Andrew Lipsman, senior analyst at comScore, an online sales-tracking firm, told SCMagazineUS.com on Monday that the start of the holiday cyber-shopping spree would be the "heaviest online shopping day on record -- about $700 million."

Cyber Monday is the first workday following the Thanksgiving holiday -- the day American shoppers head online en masse to shop after “Black Friday,” the unofficial beginning of the Christmas shopping season. Last year, comScore said that $608 million was spent on online retail on Cyber Monday, then the biggest online shopping day on record. However, sales on 11 days surpassed that record during December 2006, with a new best of $667 million set on Dec. 13.

"Cyber Monday marks the first spike in online holiday shopping activity and, while it will be the heaviest on record to date, it will be surpassed in the coming weeks, typically peaking in mid-December,” said Lipsman.

Shop.org, a trade association for online merchants, reported a 300 percent increase in traffic from last year to its Cybermonday.com website, which directs shoppers to the best deals at more than 400 online retailers.

"I've talked with several online merchants and they're seeing strong increases this year," Scott Silverman, Shop.org's executive director, told SCMagazineUS.com. Jewelry retailer ice.com saw its sales increase 83 percent over Cyber Monday 2006, he said, and bags.com reported a 50 percent jump by noon on Monday.

Despite the high volume of traffic, end-users were still threatened by cybercriminals. Avivah Litan, Gartner vice president and distinguished analyst, told SCMagazineUS.com that shoppers saw three new things this Cyber Monday, "malware, malware and more malware.”

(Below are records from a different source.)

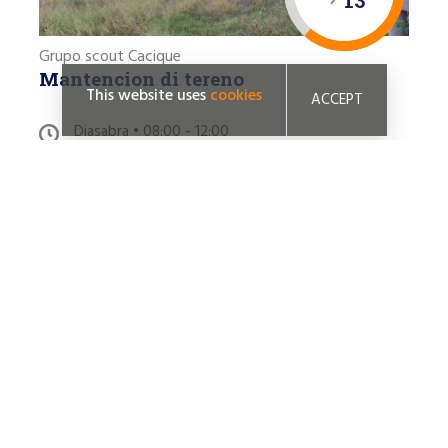
13
Grupo scout Cacique
Mantencion di tereno
This website uses
cookies
ACCEPT
Diasabra • 08:00 - 12:00
Santa cruz 114c, Santa Cruz
REVISA PROYECTO »
9
14
YMCA of Aruba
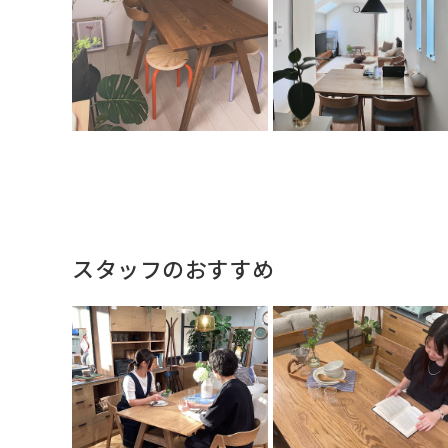
スタッフのおすすめ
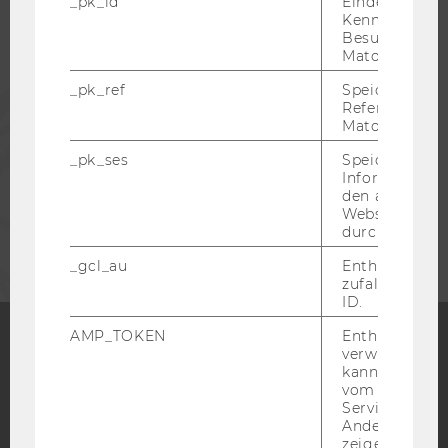
_pk_id
Eindeutige
Kennzeichnun
ALUMNI
Besuchers du
Matomo.
_pk_ref
Speicherung 
PRESSE
Referrers dur
Matomo.
MITARBEITENDE
_pk_ses
Speicherung 
Informatione
den aktuellen
Webseitenbe
UNTERNEHMEN
durch Matom
_gcl_au
Enthält eine
zufallsgenerie
ID.
AMP_TOKEN
Enthält ein To
verwendet we
Facebook
Instagram
Blog
kann, um eine
vom AMP-Clie
Service abzur
Andere mögli
zeigen Opt-ou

"Malware that captures consumer credit card, bank account and other personal information is increasingly being dropped on consumer desktops through consumer use of search engines and advertisements to do holiday shopping,” she said on Monday. “Last year's threats were much more visible and typically consisted of plain old phishing attacks. But as anti-phishing defenses started working and consumers started becoming more aware of how to spot and avoid them, the thieves have turned to more invisible and hard-to-detect tactics, which is why we see a rapid increase in malware-based attacks."

Some organizations used the unofficial holiday to mark cybersecurity milestones.

More than 96 percent of the top-tier merchants have reported that they no longer store sensitive credit card data -- such as names, account numbers and expiration dates -- a key requirement of the Payment Card Industry Data Security Standard (PCI DSS).

“Retailers have made a big push to make sure they're meeting the PCI DSS standards for several reasons," Barbara Mitchell, senior product manager at Verizon Business, told SCMagazineUS.com. "Retailers see data security as something that's very important to their customers and their brand image, and the level of liability has increased. Third, the major credit card companies, such as Visa and Master Card, are offering both incentives and penalties.”

However, 42 major retailers (about four percent of the Tier 1 and Tier 2 retailers which accept credit cards) have yet to indicate that they've stopped storing sensitive credit card data, which, if involved in a security breach, can expose consumers to fraud and identity theft, according to Mitchell.